The axes are, as before, defined in more detail in the layout dictionary. It is here that a correspondence between the traces and the axes is established so that there is a match for each trace to the fitting axis of the scatterplot matrix. Furthermore, the domain of each axis needs to be defined. The domain indicates the fractional amount of space a subplot has in the scatterplot matrix.

def calcDomain(index, N, pad):
    return [index*pad+index*(1-(N-1)*pad)/N, index*pad+((index+1)*(1-(N-1)*pad)/N)]

plot_domains = [calcDomain(i, N, pad = 0.02) for i in range(N)]
print(plot_domains)
[[0.0, 0.235], [0.255, 0.49], [0.51, 0.745], [0.7649999999999999, 1.0]]

The above function will split the space of the scatterplot matrix into even portions, one scatterplot for each feature that is included. Furthermore, it adds some padding between the individual subplots.

scatter_plot_layout = {}

for i in range(N):
    scatter_plot_layout['xaxis' + (str(i+1) if i!=0 else '')] = {
        'domain': plot_domains[i],
        'title': features[i],
        'zeroline': False,
        'showline': False
    }
    scatter_plot_layout['yaxis' + (str(i+1) if i!=0 else '')] = {
        'domain': plot_domains[i],
        'title': features[i],
        'zeroline': False,
        'showline':False,
        'position': 1, #set axis to the right of the scatterplot matrix
        'side': 'right'
    }

In this part, we establish the correspondence between the axes in the traces and the axes defined in the layout. In the layout dictionary of each subplot, its x- and yaxis are named 'xaxis', 'xaxis2', 'xaxis3', 'xaxis4', etc. and 'yaxis', 'yaxis2', 'yaxis3', 'yaxis4', etc. to match up with x, x2, x3, x4, etc. and and y, y2, y3, y4, etc., respectively. Furthermore, the subplot domains and axes titles are set here.

As a preference, I have set the yaxis labels on the right side of the plot; this is assigned through the 'position' item at 1, which corresponds to the scale of the plot_domains, i.e. 1 is at the very right. The 'side' item is required to make the label appear on the right side of the position that is defined.

We can have a quick look at what the plot would look like at this stage.

fig = dict(data = scatter_plot_traces, layout = scatter_plot_layout)
plotly.offline.iplot(fig)
pH vs pH

pH vs pH

At first glance it is shaping up, but there are some quirks such as the grid lines in the bottom left subplot and the many legend entries. We will take care of them later, let us first build the boxplots that will be subplots at positions on the diagonal.

Isolated Boxplots

Boxplots are a compact and visual way to display distributions and make comparisons straighforward. The different vertical segments in the boxplot represent different statistics of the distribution. The start and end of the boxes indicate the 1st and 3rd quartiles (Q1 and Q3). Quartiles are the points at which a dataset is split into four equally sized parts. The 2nd quartile (Q2) is the median. Furthermore the boxplot has whiskers that correspond to the ranges leading up to Q1 and away from Q3 1.5 times the interquartile range (IQR = Q3-Q1).

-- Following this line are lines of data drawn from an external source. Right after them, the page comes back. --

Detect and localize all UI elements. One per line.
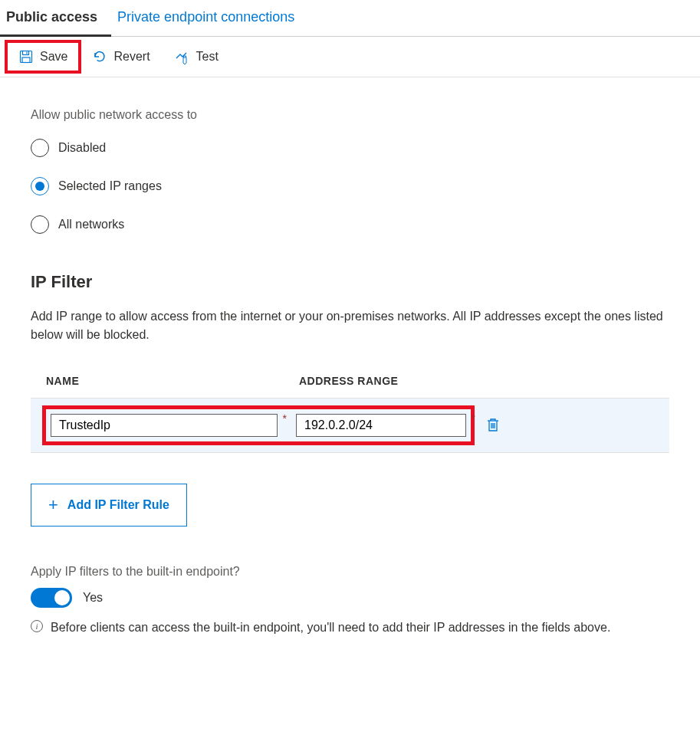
- svg-rect-3: [22, 57, 30, 63]
- save-button[interactable]: Save: [8, 43, 78, 71]
- ip-name-input[interactable]: [51, 414, 278, 437]
- ip-inputs-highlight: * *: [46, 409, 471, 441]
- toggle-thumb: [54, 590, 70, 605]
- required-asterisk: *: [283, 412, 287, 425]
- col-name-header: NAME: [46, 375, 299, 387]
- apply-filters-toggle[interactable]: [31, 588, 72, 608]
- apply-filters-label: Apply IP filters to the built-in endpoin…: [31, 565, 669, 579]
- info-icon: i: [31, 620, 43, 632]
- ip-filter-row: * *: [31, 398, 669, 453]
- radio-circle-icon: [31, 177, 49, 195]
- radio-dot-icon: [35, 182, 44, 191]
- ip-filter-title: IP Filter: [31, 272, 669, 292]
- save-icon: [18, 49, 34, 64]
- radio-selected-ip[interactable]: Selected IP ranges: [31, 177, 669, 195]
- network-access-radio-group: Disabled Selected IP ranges All networks: [31, 139, 669, 234]
- addr-input-wrap: *: [296, 414, 466, 437]
- tab-public-access[interactable]: Public access: [0, 0, 111, 37]
- ip-filter-desc: Add IP range to allow access from the in…: [31, 307, 669, 344]
- apply-info-row: i Before clients can access the built-in…: [31, 618, 669, 637]
- radio-all-networks-label: All networks: [58, 218, 124, 231]
- save-label: Save: [40, 50, 67, 64]
- test-label: Test: [196, 50, 219, 64]
- toggle-value-label: Yes: [83, 591, 103, 605]
- ip-address-input[interactable]: [296, 414, 466, 437]
- main-content: Allow public network access to Disabled …: [0, 77, 700, 652]
- tabs-bar: Public access Private endpoint connectio…: [0, 0, 700, 37]
- revert-label: Revert: [113, 50, 150, 64]
- add-rule-label: Add IP Filter Rule: [67, 498, 169, 512]
- add-ip-filter-rule-button[interactable]: + Add IP Filter Rule: [31, 484, 187, 527]
- col-addr-header: ADDRESS RANGE: [299, 375, 398, 387]
- apply-filters-section: Apply IP filters to the built-in endpoin…: [31, 565, 669, 637]
- network-access-label: Allow public network access to: [31, 108, 669, 122]
- radio-circle-icon: [31, 139, 49, 157]
- trash-icon: [486, 417, 500, 435]
- toolbar: Save Revert Test: [0, 37, 700, 77]
- revert-button[interactable]: Revert: [81, 43, 160, 71]
- radio-circle-icon: [31, 215, 49, 234]
- test-icon: [175, 49, 190, 64]
- svg-rect-1: [23, 51, 29, 55]
- apply-info-text: Before clients can access the built-in e…: [51, 618, 610, 637]
- ip-table-header: NAME ADDRESS RANGE: [31, 375, 669, 398]
- required-asterisk: *: [472, 412, 475, 425]
- radio-all-networks[interactable]: All networks: [31, 215, 669, 234]
- radio-selected-ip-label: Selected IP ranges: [58, 179, 162, 193]
- radio-disabled-label: Disabled: [58, 141, 106, 155]
- revert-icon: [92, 49, 107, 64]
- test-button[interactable]: Test: [164, 43, 229, 71]
- tab-private-endpoint[interactable]: Private endpoint connections: [111, 0, 308, 36]
- delete-ip-rule-button[interactable]: [486, 417, 500, 435]
- apply-filters-toggle-row: Yes: [31, 588, 669, 608]
- plus-icon: +: [48, 495, 58, 515]
- radio-disabled[interactable]: Disabled: [31, 139, 669, 157]
- name-input-wrap: *: [51, 414, 278, 437]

In a very similar way to before, I have written a custom function colored_Box that will build a separate trace based on the classes in assigning a different color and name.

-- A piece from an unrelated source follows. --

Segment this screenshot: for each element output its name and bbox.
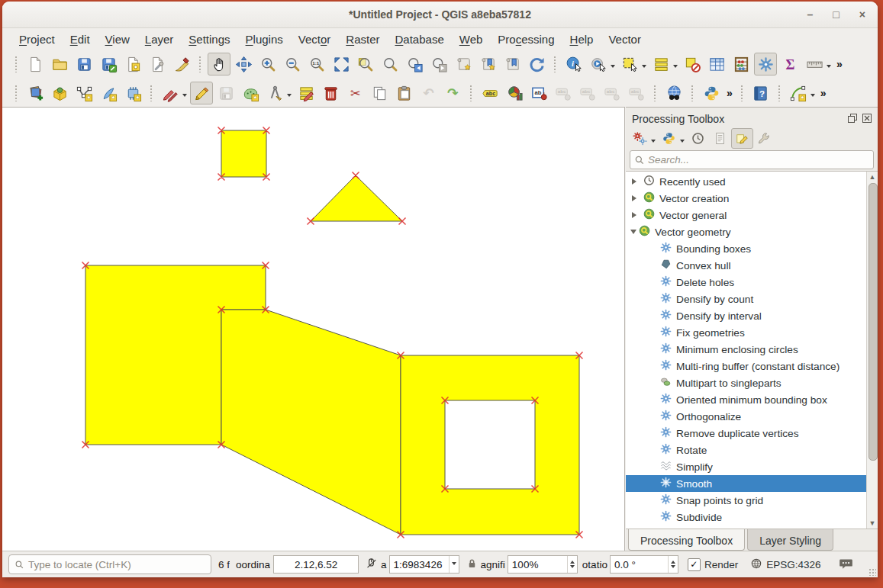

Some additional parameters ensure that the boxplot shows outliers with boxpoints = 'suspectedoutliers', colouring them as specified in the marker dictionary with outliercolor. Furthermore, the mean (rather than only the median), and its standard deviation is shown with the boxmean = 'sd' setting. The mean is indicated by a dashed horizontal line and the sd is shown as with a dashed line diamond.

Notice also the boxplot only takes one feature at a time.

def colored_Box(data, classes, f1, color_scale, class_column):
    traces = []
    for i in range(len(classes)):
        idx = data[class_column] == classes[i]
        class_trace = Box(
            y = data[idx][f1].values,
            name="class {}".format(classes[i]),
            boxpoints='suspectedoutliers',
            boxmean='sd',
            marker=dict(
                color=color_scale[i],
                outliercolor='rgba(255, 221, 23, 0.6)',
            )
        )
        traces.append(class_trace)
    return traces

Again, we can call the colored_Box function with its required parameters to see what a boxplot looks like.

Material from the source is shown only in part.